PhD supervisor: Dr Hanna Hoelling and Professor Alison Wright
Working title for PhD: ‘A Place Called Away?’ Photography and the Limits of Environmental Justice at Agbogbloshie, 2008-2022
My research focuses on the ethics of photography in Agbogbloshie, a scrapyard and informal e-waste processing hub located in Accra, Ghana. Since 2008, Agbogbloshie has attracted the attention of photographers, pollution scientists, and environmental justice advocates concerned with the growing global e-waste crisis. Alongside other research methods, photography has portrayed Agbogbloshie as a "hell," often exaggerating the scale and nature of e-waste pollution in the area. This depiction ultimately supported a police and military-backed demolition of the site in July 2021, reminiscent of the slum clearance practices employed by the former colonial government in the late 19th and early 20th centuries.
The central question of my research is: How can photography document environmental crisis zones without turning them into a spectacle or enabling the repressive aims of the state? To investigate this question, I draw on various photographic archives related to Agbogbloshie and the greater Accra area. These include colonial photography, activist photography, amateur photography, photovoice, medical photography, and image data produced for scientific research.
Publications
- Badcock, Jacob. 'Performing the ‘Mask’: Kongo Astronauts (Eléonore Hellio and Michel Ekeba) on Postcolonial Entanglements - A Conversation with Hanna B. Hölling, Emilie Magnin, and Valerian Maly.' In Performance: The Ethics and the Politics of Conservation and Care, Volume I. Routledge, 2023.
- Badcock, Jacob, ‘Photography After Discard Studies’, Burlington Contemporary, Issue 7, (November 2022).
- Badcock, Jacob. ‘Extractivism: Ben Asamoah’s Sakawa (2018) and the Problem of e-Waste’, ed. Eray Çaylı, Journal of Visual Culture Magazine, (September 2022).
- Badcock, Jacob, and Owusu-Nepaul, Jovan. ‘In the Wake of Colston: Wake Work After Woke Work’, Cambridge Journal of Law, Politics, and Art, Issue 1, (Summer 2021), pp.137-141.
Conference papers and presentations
- Badcock, Jacob, and Perryman-Owens, Elsa, “Burning Matters: The Limits of the Image in a World on Fire,” Association for Art History Annual Conference, University of York, 9-11 April 2025.
- Badcock, Jacob, “Measuring Exposure, Exposure to Measuring: Photovoice and the Civil Contract of Photography at Agbogbloshie.” Association for Art History Annual Conference, University of Bristol, 4 April 2024.
- Badcock, Jacob. “Permanent Error: Photography, Colonial Land Relations, and the Problem of e-Waste in Ghana.” The Materials of Modernity, Newnham College, University of Cambridge, July 16, 2022.
- Badcock, Jacob. “The Problem of e-Waste in Ghana.” Past Imperfect: Conversations in Ecological Form, University College London, November 17, 2021.
- Badcock, Jacob. “Cannibalising Hegel.” Violence, Aesthetics, Anthropocenes: Colonialism, Racism, Extractivism, London School of Economics, April 1, 2021.
Teaching
- 2024-2025. University College London, History of Art, Postgraduate Teaching Assistant, HAART006: History of Art Survey (1): Premodernity to c.1600.

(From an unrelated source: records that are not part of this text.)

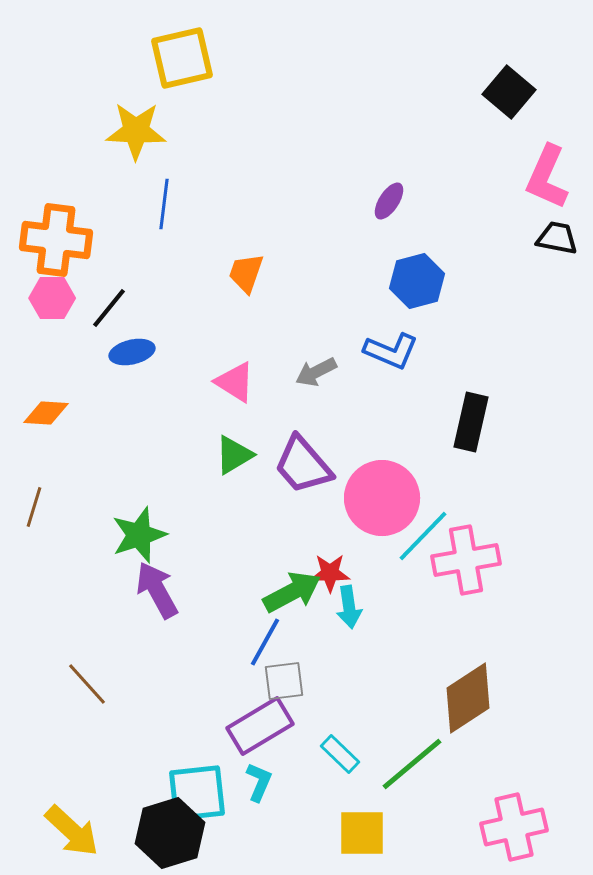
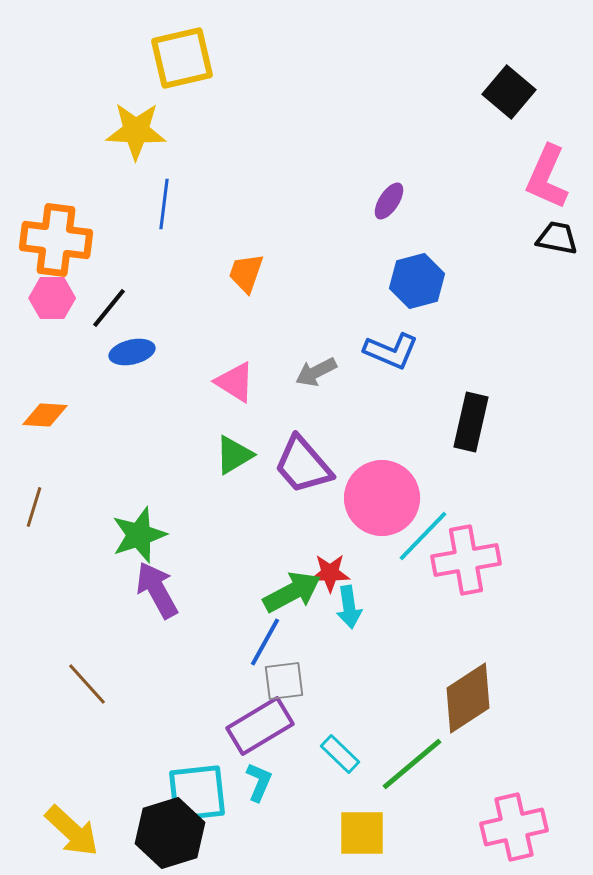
orange diamond at (46, 413): moved 1 px left, 2 px down
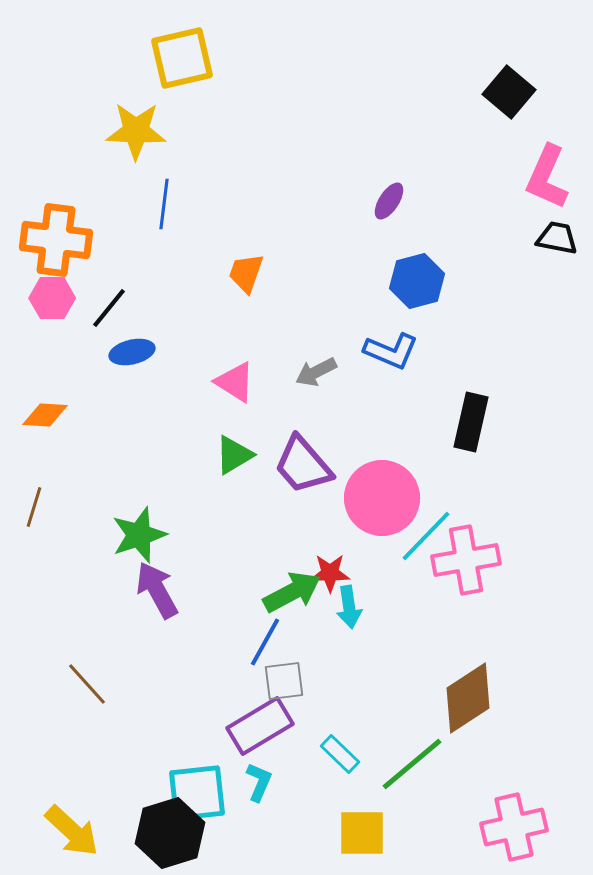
cyan line at (423, 536): moved 3 px right
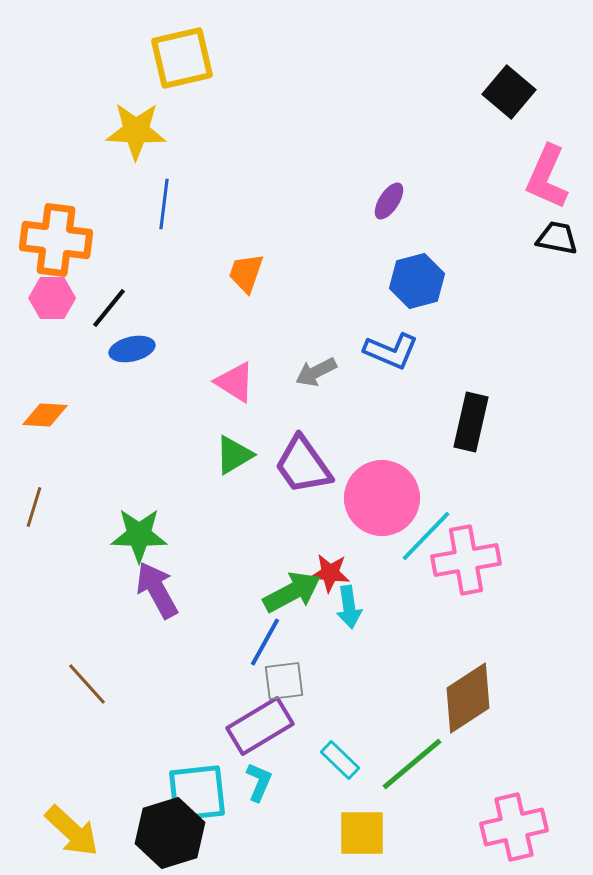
blue ellipse at (132, 352): moved 3 px up
purple trapezoid at (303, 465): rotated 6 degrees clockwise
green star at (139, 535): rotated 20 degrees clockwise
red star at (330, 573): rotated 6 degrees clockwise
cyan rectangle at (340, 754): moved 6 px down
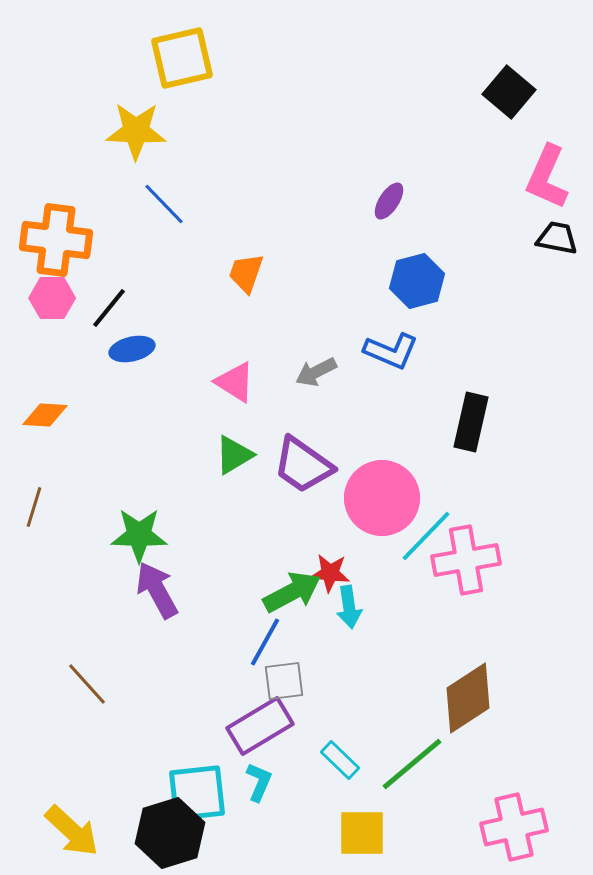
blue line at (164, 204): rotated 51 degrees counterclockwise
purple trapezoid at (303, 465): rotated 20 degrees counterclockwise
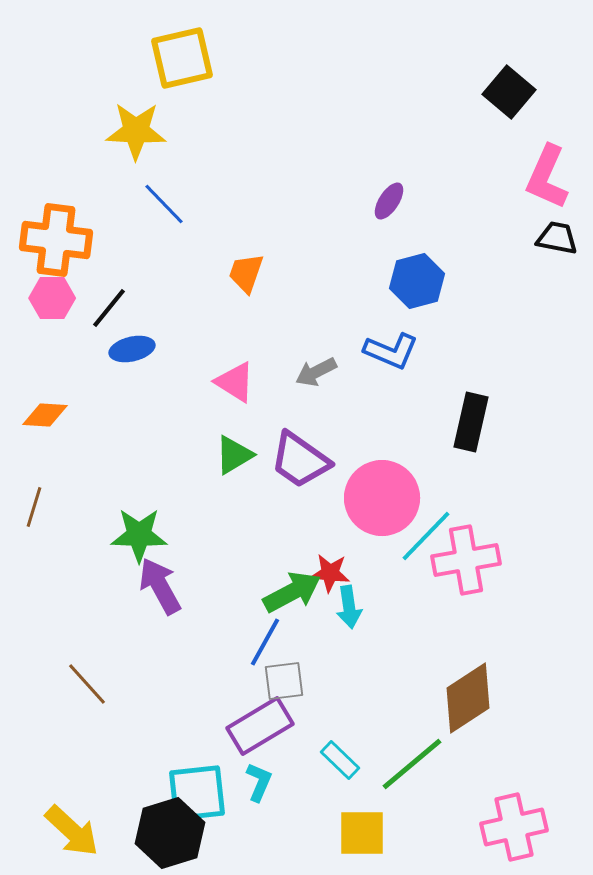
purple trapezoid at (303, 465): moved 3 px left, 5 px up
purple arrow at (157, 590): moved 3 px right, 4 px up
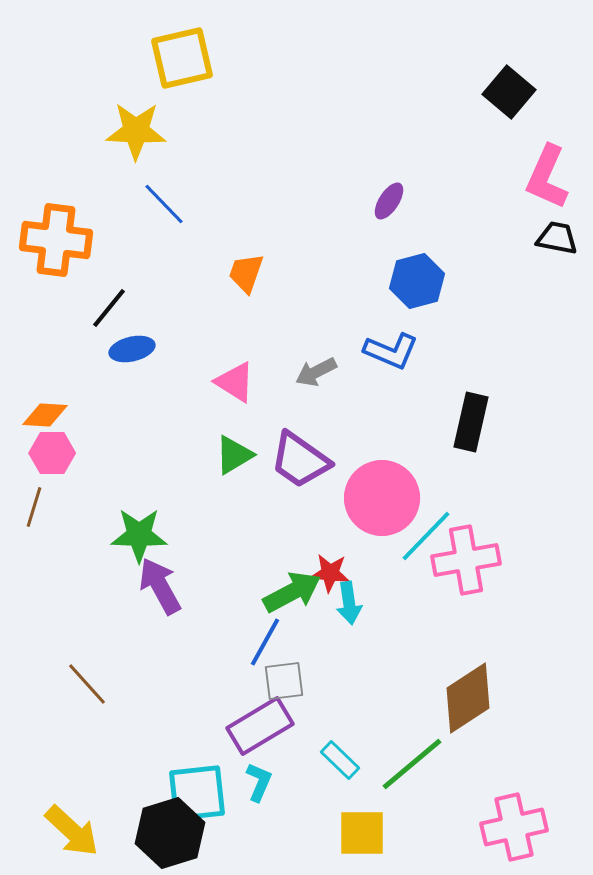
pink hexagon at (52, 298): moved 155 px down
cyan arrow at (349, 607): moved 4 px up
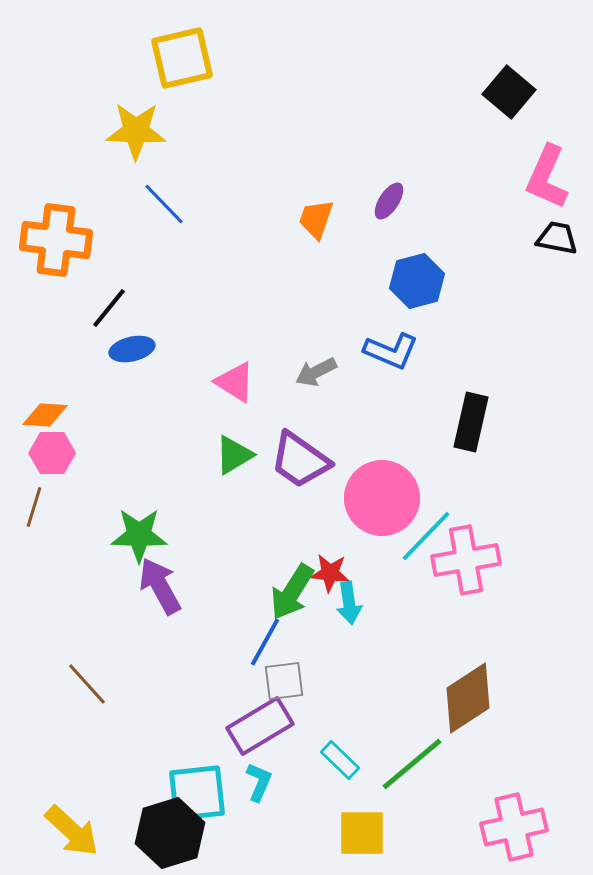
orange trapezoid at (246, 273): moved 70 px right, 54 px up
green arrow at (292, 592): rotated 150 degrees clockwise
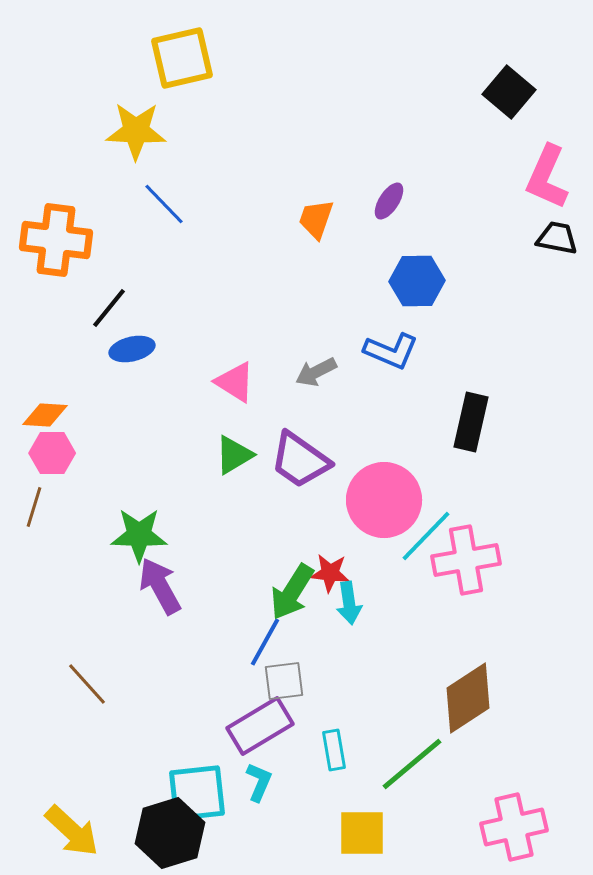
blue hexagon at (417, 281): rotated 14 degrees clockwise
pink circle at (382, 498): moved 2 px right, 2 px down
cyan rectangle at (340, 760): moved 6 px left, 10 px up; rotated 36 degrees clockwise
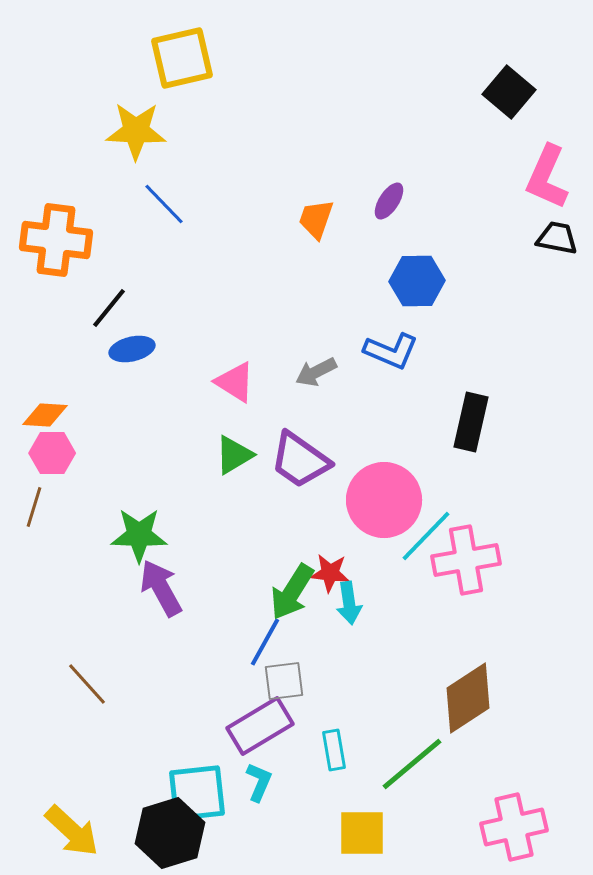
purple arrow at (160, 586): moved 1 px right, 2 px down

- 2022-2023. University College London, Bachelor of Arts and Sciences, Senior Postgraduate Teaching Assistant, BASC0020: Art and Interdisciplinarity.
- 2022-2023. Slade School of Fine Art, Senior Postgraduate Teaching Assistant, SSFA0006: Critical Studies: Wasting, Systems, Power.
- 2021-2022. Slade School of Fine Art, Postgraduate Teaching Assistant, SSFA0005: History and Theory of Art: The Invention of African Art.
Awards
My PhD is fully funded by the London Arts and Humanities Partnership (LAHP) Open Studentship Award.